We are introduced to ghosts, wishes, tarot readings and magical words. Things shape up to be magical but not so much that you have to stretch your belief. It's still believable, and that's the fun of it. I can still picture this happening near my home. I can still picture this being true. But what really stuck out about this book and the series, for me, are the relationships and characteristics of each character. I've never read a YA book I could identify with so strongly. Not the outer layer; character appearances, voices, or the things they do (i.e., interests), but the internal realm--their drive to do something, the way personal tragedy affects them. My goodness, I would put the book down and catch myself thinking about a character (namely Adam) and realize "wow, I'm just like him." In many ways, it was eye opening, because you see the characters at their most raw and it's identifiable.

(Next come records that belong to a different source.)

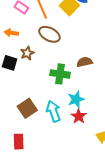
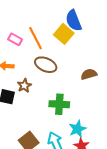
brown semicircle: (85, 62) -> (89, 74), moved

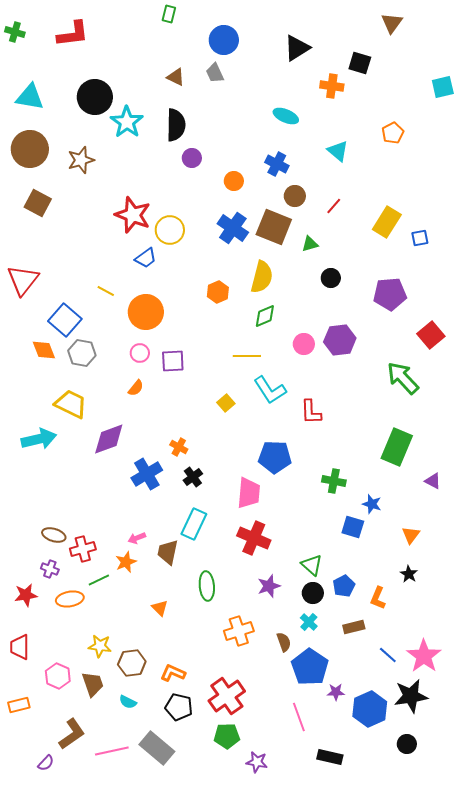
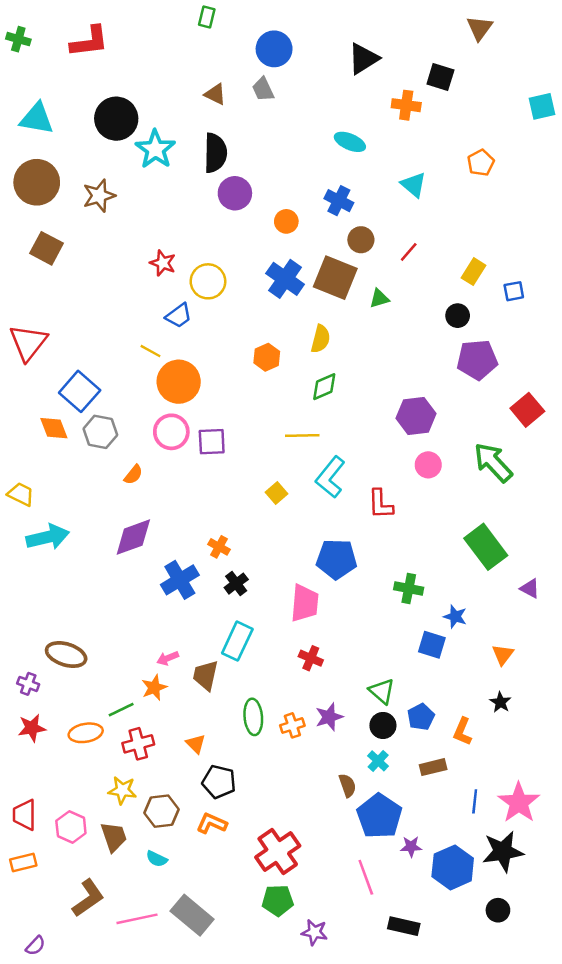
purple circle: (192, 158) -> (235, 193), size x1.4
red star: (133, 215) -> (163, 263), size x0.6
yellow rectangle: (387, 222) -> (473, 272), size x0.7
yellow semicircle: (262, 277) -> (321, 339), size x0.7
black circle: (331, 278) -> (458, 316), moved
yellow line: (106, 291) -> (150, 351), moved
pink circle: (304, 344) -> (428, 465), moved
pink circle: (140, 353) -> (171, 432), size x1.5
orange semicircle: (136, 388) -> (133, 475), moved
cyan L-shape: (270, 390) -> (330, 477), turned 72
yellow trapezoid: (71, 404) -> (21, 494), moved, size x0.7
green rectangle: (397, 447) -> (486, 547), turned -60
brown ellipse: (54, 535) -> (66, 655), size x1.4
red cross: (254, 538) -> (311, 658), size x0.6
red cross: (83, 549) -> (138, 744), moved
purple cross: (50, 569) -> (28, 684), moved
orange cross: (239, 631) -> (292, 725), moved, size x0.7
red trapezoid: (20, 647) -> (24, 815), moved
blue line: (388, 655) -> (475, 801), turned 54
black pentagon: (179, 707) -> (219, 782), moved
purple semicircle: (46, 763) -> (35, 946), moved

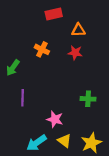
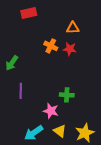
red rectangle: (54, 14) -> (29, 13), moved
orange cross: (42, 49) -> (51, 46), moved
green cross: (88, 99) -> (67, 95), moved

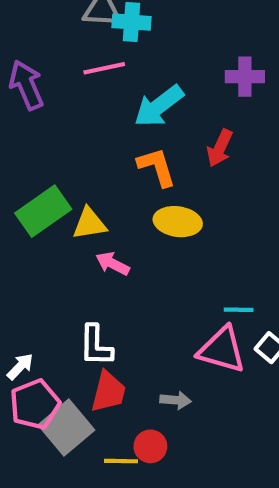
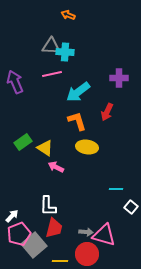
green rectangle: (43, 211) -> (23, 142), size x0.7
yellow triangle: (89, 224) -> (45, 148), turned 42
pink triangle: (222, 350) -> (104, 235), moved
red circle: (150, 446) -> (87, 254), moved, size x1.5

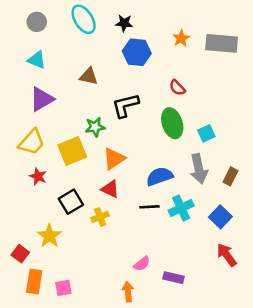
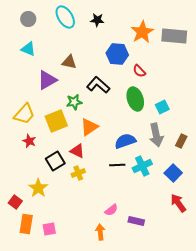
orange star: (181, 38) -> (142, 32), size x1.6
blue hexagon: (137, 52) -> (117, 54), moved
purple triangle: (42, 99) -> (47, 80), moved
black L-shape: (125, 105) -> (98, 85), turned 55
red triangle: (110, 189) -> (77, 151), moved

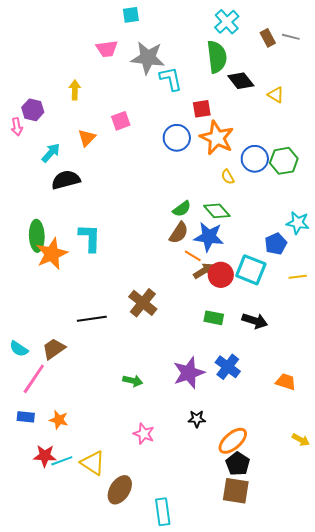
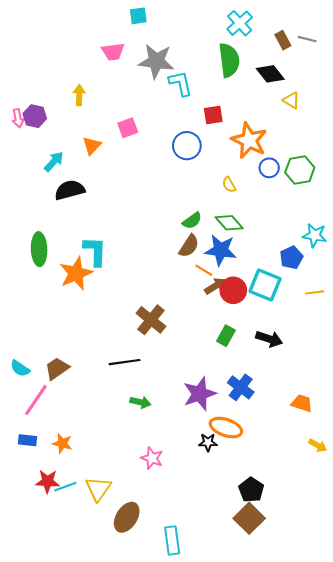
black diamond: (241, 81) -> (270, 74), moved
pink arrow: (17, 127) -> (18, 118), moved
orange star: (217, 138) -> (249, 140), moved
blue circle: (255, 159) -> (269, 168), size x0.7
yellow semicircle: (228, 177) -> (229, 185), moved
orange star: (52, 254) -> (76, 273), moved
green rectangle: (214, 318) -> (226, 336), turned -72
black line: (92, 319) -> (125, 362), moved
yellow arrow: (301, 440) -> (318, 445), moved
orange ellipse: (233, 441) -> (226, 428), moved, turned 60
yellow triangle: (93, 463) -> (98, 489), turned 32
brown square: (236, 491) -> (249, 518), turned 36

Not everything is magical adventures for the group. Quickly enough, the group is brought to face issues anyone would rather avoid, such as child abuse or, you know, murder. 

Paired with Stiefvater's expressive writing, I was fully immersed in the world of the characters and at times was left feeling like I had just read poetry. While the book begins with the romantic destiny of Blue, I feel that the true focus isn't her relationship with any one boy, but the friendship of the group as a whole. Their relationship with one another makes the group unified and hard to ignore.

Also? As a now-Virginia resident (three years strong) but a country girl at heart (I live near DC--where Gansey's family calls home, but my heart is most content away from the city) I'm so happy to read the tiny details of Virginia springtime that makes this state so beautiful.

As soon as I finished this book, I downloaded the next in the series. I couldn't put it down and I needed more. I needed a fix.